AI research

ChatGPT aces medical exams, forcing a rethink on how we train tomorrow's doctors

Matthias Bastian
A sad looking medical student, stylish photography

Midjourney prompted by THE DECODER

A Stanford study shows that ChatGPT outperforms medical students on complex case-based questions, prompting a rethink of medical education.

Researchers at Stanford have found that ChatGPT can outperform first- and second-year medical students in answering complex clinical care questions.

The study, published in JAMA Internal Medicine, highlights the growing influence of AI on medical education and practice and suggests that adjustments in teaching methods may be needed for future physicians.

"We don't want doctors who were so reliant on AI at school that they failed to learn how to reason through cases on their own," says co-author Alicia DiGiammarino, education manager at the School of Medicine. "But I'm more scared of a world where doctors aren't trained to effectively use AI and find it prevalent in modern practice."

AI beats medical students

Recent studies have demonstrated ChatGPT's ability to handle multiple-choice questions on the United States Medical License Examination (USMLE). But the Stanford authors wanted to examine the AI system's ability to handle more difficult, open-ended questions used to assess clinical reasoning skills.

The study found that, on average, the AI model scored more than four points higher than medical students on the case report portion of the exam. This result suggests the potential for AI tools like ChatGPT to disrupt traditional teaching and testing of medical reasoning through written text. The researchers also noted a significant jump from GPT-3.5, which was "borderline passing" on the questions.

ChatGPT and other programs like it are changing how we teach and ultimately practice medicine.

Alicia DiGiammarino

Despite its impressive performance, ChatGPT is not without its shortcomings. The biggest danger is invented facts or so-called hallucinations or confabulations. This has been significantly reduced in OpenAI's latest model, GPT-4, which is available to paying customers and via API, but it is still very much present.

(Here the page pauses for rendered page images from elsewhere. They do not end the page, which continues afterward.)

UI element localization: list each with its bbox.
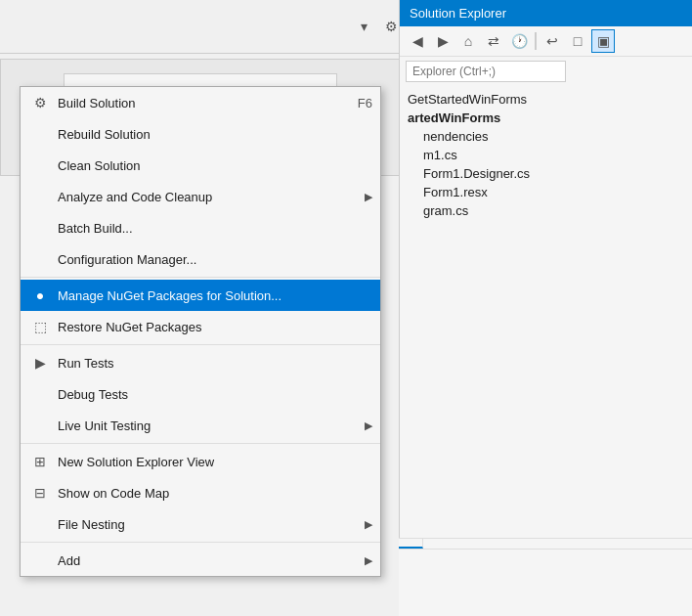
git-changes-tab[interactable] [399,539,423,549]
run-tests-icon: ▶ [28,351,52,374]
new-solution-explorer-label: New Solution Explorer View [58,455,372,469]
menu-item-manage-nuget[interactable]: ●Manage NuGet Packages for Solution... [21,280,380,311]
file-nesting-label: File Nesting [58,517,357,532]
menu-item-build-solution[interactable]: ⚙Build SolutionF6 [21,87,380,118]
batch-build-label: Batch Build... [58,221,372,236]
tree-item-dependencies[interactable]: nendencies [400,127,692,146]
manage-nuget-icon: ● [28,284,52,307]
tree-item-programcs-label: gram.cs [423,203,468,218]
search-container [400,57,692,86]
menu-item-rebuild-solution[interactable]: Rebuild Solution [21,118,380,150]
toolbar-separator [535,32,537,50]
tree-item-programcs[interactable]: gram.cs [400,201,692,220]
bottom-tabs [399,539,692,550]
toolbar-forward-btn[interactable]: ▶ [431,29,454,53]
tree-item-dependencies-label: nendencies [423,129,489,144]
menu-item-show-on-code-map[interactable]: ⊟Show on Code Map [21,477,380,508]
tree-item-project[interactable]: artedWinForms [400,109,692,127]
file-nesting-icon [28,512,52,536]
bottom-get-label [399,557,692,565]
bottom-panel [399,538,692,616]
analyze-code-cleanup-label: Analyze and Code Cleanup [58,190,357,204]
debug-tests-icon [28,382,52,406]
live-unit-testing-arrow: ▶ [365,419,372,432]
toolbar-undo-btn[interactable]: ↩ [541,29,564,53]
tree-area: GetStartedWinFormsartedWinFormsnendencie… [400,86,692,224]
separator-after-restore-nuget [21,344,380,345]
run-tests-label: Run Tests [58,356,372,371]
file-nesting-arrow: ▶ [365,518,372,531]
tree-item-form1resx-label: Form1.resx [423,185,488,199]
solution-explorer-panel: Solution Explorer ◀ ▶ ⌂ ⇄ 🕐 ↩ □ ▣ GetSta… [399,0,692,616]
new-solution-explorer-icon: ⊞ [28,450,52,473]
restore-nuget-label: Restore NuGet Packages [58,320,372,334]
toolbar-home-btn[interactable]: ⌂ [456,29,480,53]
add-icon [28,549,52,572]
debug-tests-label: Debug Tests [58,387,372,402]
show-on-code-map-label: Show on Code Map [58,486,372,501]
separator-after-live-unit-testing [21,443,380,444]
menu-item-batch-build[interactable]: Batch Build... [21,212,380,243]
tree-item-project-label: artedWinForms [408,110,500,125]
build-solution-label: Build Solution [58,96,338,110]
toolbar-collapse-btn[interactable]: □ [566,29,589,53]
build-solution-shortcut: F6 [358,96,372,110]
configuration-manager-icon [28,247,52,271]
separator-after-configuration-manager [21,277,380,278]
analyze-code-cleanup-icon [28,185,52,208]
tree-item-solution-label: GetStartedWinForms [408,92,527,107]
dropdown-icon[interactable]: ▾ [352,15,375,38]
toolbar-back-btn[interactable]: ◀ [406,29,429,53]
separator-after-file-nesting [21,542,380,543]
clean-solution-label: Clean Solution [58,158,372,173]
live-unit-testing-icon [28,414,52,437]
tree-item-form1resx[interactable]: Form1.resx [400,183,692,201]
menu-item-run-tests[interactable]: ▶Run Tests [21,347,380,378]
tree-item-form1designer[interactable]: Form1.Designer.cs [400,164,692,183]
toolbar-clock-btn[interactable]: 🕐 [507,29,531,53]
menu-item-clean-solution[interactable]: Clean Solution [21,150,380,181]
rebuild-solution-label: Rebuild Solution [58,127,372,142]
menu-item-analyze-code-cleanup[interactable]: Analyze and Code Cleanup▶ [21,181,380,212]
solution-explorer-title: Solution Explorer [410,6,506,21]
manage-nuget-label: Manage NuGet Packages for Solution... [58,288,372,303]
batch-build-icon [28,216,52,240]
menu-item-new-solution-explorer[interactable]: ⊞New Solution Explorer View [21,446,380,477]
tree-item-form1designer-label: Form1.Designer.cs [423,166,530,181]
rebuild-solution-icon [28,122,52,146]
menu-item-add[interactable]: Add▶ [21,545,380,576]
bottom-content [399,550,692,557]
toolbar-split-btn[interactable]: ▣ [591,29,615,53]
top-bar: ▾ ⚙ [0,0,411,54]
show-on-code-map-icon: ⊟ [28,481,52,505]
tree-item-solution[interactable]: GetStartedWinForms [400,90,692,109]
solution-explorer-toolbar: ◀ ▶ ⌂ ⇄ 🕐 ↩ □ ▣ [400,26,692,57]
configuration-manager-label: Configuration Manager... [58,252,372,267]
analyze-code-cleanup-arrow: ▶ [365,191,372,203]
menu-item-debug-tests[interactable]: Debug Tests [21,378,380,410]
menu-item-configuration-manager[interactable]: Configuration Manager... [21,243,380,275]
menu-item-restore-nuget[interactable]: ⬚Restore NuGet Packages [21,311,380,342]
restore-nuget-icon: ⬚ [28,315,52,338]
menu-item-live-unit-testing[interactable]: Live Unit Testing▶ [21,410,380,441]
clean-solution-icon [28,154,52,177]
add-arrow: ▶ [365,554,372,567]
add-label: Add [58,553,357,568]
tree-item-form1cs[interactable]: m1.cs [400,146,692,164]
live-unit-testing-label: Live Unit Testing [58,418,357,433]
menu-item-file-nesting[interactable]: File Nesting▶ [21,508,380,540]
toolbar-sync-btn[interactable]: ⇄ [482,29,505,53]
search-input[interactable] [406,61,566,82]
build-solution-icon: ⚙ [28,91,52,114]
tree-item-form1cs-label: m1.cs [423,148,457,162]
context-menu: ⚙Build SolutionF6Rebuild SolutionClean S… [20,86,381,577]
solution-explorer-titlebar: Solution Explorer [400,0,692,26]
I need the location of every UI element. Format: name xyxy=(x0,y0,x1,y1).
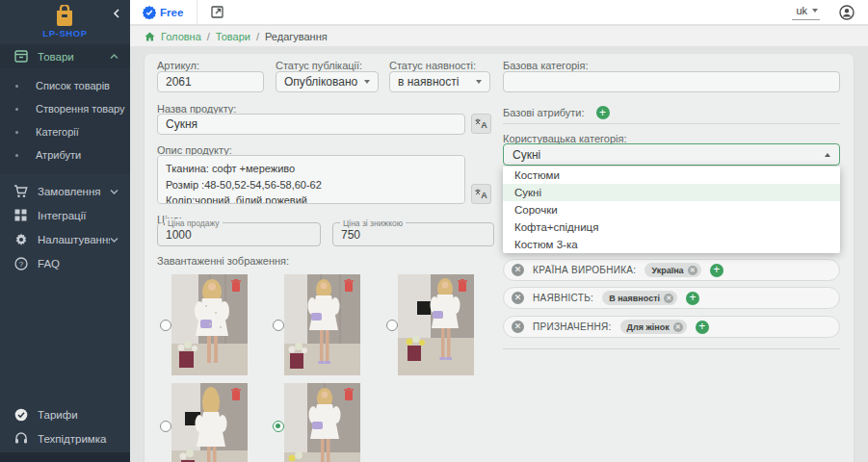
sub-item-label: Створення товару xyxy=(36,103,125,115)
category-option-kofta-spidnytsia[interactable]: Кофта+спідниця xyxy=(503,218,840,236)
sidebar-logo: LP-SHOP xyxy=(0,0,130,44)
logo-title: LP-SHOP xyxy=(0,28,130,38)
sidebar-item-label: FAQ xyxy=(38,258,118,270)
language-select[interactable]: uk xyxy=(792,4,820,20)
sku-input[interactable] xyxy=(157,71,264,92)
svg-text:A: A xyxy=(481,120,487,129)
svg-text:?: ? xyxy=(18,260,23,269)
category-dropdown: Костюми Сукні Сорочки Кофта+спідниця Кос… xyxy=(503,167,840,253)
add-base-attribute-icon[interactable] xyxy=(596,106,610,119)
bullet-icon xyxy=(15,154,18,157)
sub-item-label: Атрибути xyxy=(36,149,81,161)
translate-name-button[interactable]: A xyxy=(471,114,491,134)
sidebar-item-attributes[interactable]: Атрибути xyxy=(0,143,130,167)
remove-value-icon[interactable] xyxy=(688,266,697,275)
sidebar-item-product-create[interactable]: Створення товару xyxy=(0,97,130,120)
discount-price-field[interactable]: Ціна зі знижкою 750 xyxy=(332,222,494,246)
sidebar-collapse-icon[interactable] xyxy=(113,9,120,18)
breadcrumb-products[interactable]: Товари xyxy=(216,31,250,42)
delete-image-icon[interactable] xyxy=(458,279,467,292)
sidebar-item-tariffs[interactable]: Тарифи xyxy=(0,402,130,426)
image-radio-2[interactable] xyxy=(273,320,284,331)
sidebar-item-label: Замовлення xyxy=(38,186,110,197)
topbar: Free uk xyxy=(130,0,868,25)
description-textarea[interactable]: Тканина: софт +мереживо Розмір :48-50,52… xyxy=(157,155,465,204)
edit-product-card: Артикул: Статус публікації: Опубліковано… xyxy=(145,54,854,462)
remove-value-icon[interactable] xyxy=(673,322,683,332)
add-value-icon[interactable] xyxy=(686,292,699,305)
gear-icon xyxy=(13,232,28,246)
product-image-3 xyxy=(398,274,474,375)
attribute-name: НАЯВНІСТЬ: xyxy=(533,293,593,303)
delete-image-icon[interactable] xyxy=(231,279,241,292)
image-radio-1[interactable] xyxy=(160,320,171,331)
products-submenu: Список товарів Створення товару Категорі… xyxy=(0,68,130,174)
translate-description-button[interactable]: A xyxy=(471,184,491,204)
custom-category-select[interactable]: Сукні xyxy=(503,143,840,166)
base-attributes-row: Базові атрибути: xyxy=(503,106,610,119)
sidebar-item-faq[interactable]: ? FAQ xyxy=(0,251,130,275)
category-option-sukni[interactable]: Сукні xyxy=(503,184,840,201)
plan-badge[interactable]: Free xyxy=(143,6,183,19)
attribute-name: ПРИЗНАЧЕННЯ: xyxy=(533,321,612,332)
sidebar-spacer xyxy=(0,275,130,402)
divider xyxy=(503,348,840,349)
delete-image-icon[interactable] xyxy=(344,388,354,400)
sidebar-item-integrations[interactable]: Інтеграції xyxy=(0,203,130,227)
add-value-icon[interactable] xyxy=(710,264,723,277)
discount-price-value: 750 xyxy=(341,228,360,242)
availability-status-select[interactable]: в наявності xyxy=(389,71,490,92)
product-image-1 xyxy=(171,274,248,375)
base-category-input[interactable] xyxy=(503,71,840,92)
product-image-2 xyxy=(284,274,360,375)
product-image-4 xyxy=(171,383,248,462)
category-option-sorochky[interactable]: Сорочки xyxy=(503,201,840,218)
app-window: LP-SHOP Товари Список товарів Створення … xyxy=(0,0,868,462)
sidebar-item-label: Налаштування xyxy=(38,234,110,245)
sidebar-item-settings[interactable]: Налаштування xyxy=(0,227,130,251)
attribute-value-chip: В наявності xyxy=(602,291,677,305)
home-icon xyxy=(145,32,155,41)
open-storefront-button[interactable] xyxy=(211,6,224,18)
sidebar-item-label: Інтеграції xyxy=(38,210,118,221)
remove-attribute-icon[interactable] xyxy=(512,292,524,304)
image-radio-4[interactable] xyxy=(160,421,171,432)
remove-value-icon[interactable] xyxy=(664,294,673,303)
open-in-new-icon xyxy=(211,6,224,18)
sidebar-item-categories[interactable]: Категорії xyxy=(0,120,130,143)
image-radio-3[interactable] xyxy=(386,320,398,331)
category-option-kostiumy[interactable]: Костюми xyxy=(503,167,840,184)
attribute-row-availability: НАЯВНІСТЬ: В наявності xyxy=(503,287,840,309)
images-section-label: Завантаженні зображення: xyxy=(157,255,289,267)
remove-attribute-icon[interactable] xyxy=(512,321,524,333)
sale-price-legend: Ціна продажу xyxy=(165,218,223,228)
discount-price-legend: Ціна зі знижкою xyxy=(340,218,406,228)
account-icon xyxy=(839,5,855,20)
sale-price-field[interactable]: Ціна продажу 1000 xyxy=(157,222,321,246)
account-button[interactable] xyxy=(839,5,855,20)
category-option-kostium-3ka[interactable]: Костюм 3-ка xyxy=(503,236,840,253)
remove-attribute-icon[interactable] xyxy=(512,264,524,276)
sidebar-item-orders[interactable]: Замовлення xyxy=(0,179,130,203)
sidebar-item-products-list[interactable]: Список товарів xyxy=(0,74,130,97)
products-box-icon xyxy=(13,49,28,64)
translate-icon: A xyxy=(475,189,487,199)
product-image-5 xyxy=(284,383,360,462)
breadcrumb-current: Редагування xyxy=(265,31,328,42)
sidebar-item-products[interactable]: Товари xyxy=(0,44,130,68)
publication-status-select[interactable]: Опубліковано xyxy=(276,71,379,92)
plan-badge-label: Free xyxy=(160,7,183,18)
image-radio-5[interactable] xyxy=(273,421,284,432)
breadcrumb-home[interactable]: Головна xyxy=(161,31,201,42)
delete-image-icon[interactable] xyxy=(344,279,354,292)
delete-image-icon[interactable] xyxy=(231,388,241,400)
sidebar-item-label: Товари xyxy=(38,51,110,63)
chevron-down-icon xyxy=(812,9,818,13)
product-name-input[interactable] xyxy=(157,114,465,135)
question-circle-icon: ? xyxy=(13,256,28,270)
base-attributes-label: Базові атрибути: xyxy=(503,107,585,118)
chevron-up-icon xyxy=(825,153,830,157)
sidebar-item-support[interactable]: Техпідтримка xyxy=(0,426,130,450)
add-value-icon[interactable] xyxy=(696,321,709,334)
chevron-down-icon xyxy=(110,189,118,194)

You can imagine how even very sporadic errors can have dramatic consequences when it comes to medical topics. However, embedded in an overall curriculum with multiple sources of truth, this seems like a much smaller problem.

Stanford's School of Medicine cuts students' line to ChatGPT in exams

Concerns about exam integrity and ChatGPT's influence on curriculum design are already being felt at Stanford's School of Medicine. Administrators have switched from open-book to closed-book exams to ensure that students develop clinical reasoning skills without relying on AI. But they have also created an AI working group to explore the integration of AI tools into medical education.

Beyond education, there are other areas where AI can have a significant impact on healthcare. For example, medical AI startup Insilico Medicine recently administered the first dose of a generative AI drug to patients in a Phase II clinical trial.

Google is field-testing Med-PaLM 2, a version of its large language model PaLM 2 fine-tuned to answer medical questions. Another study suggests that GPT-4 can help doctors answer patients' questions with more detail and empathy. Yes, you read that right: more empathy.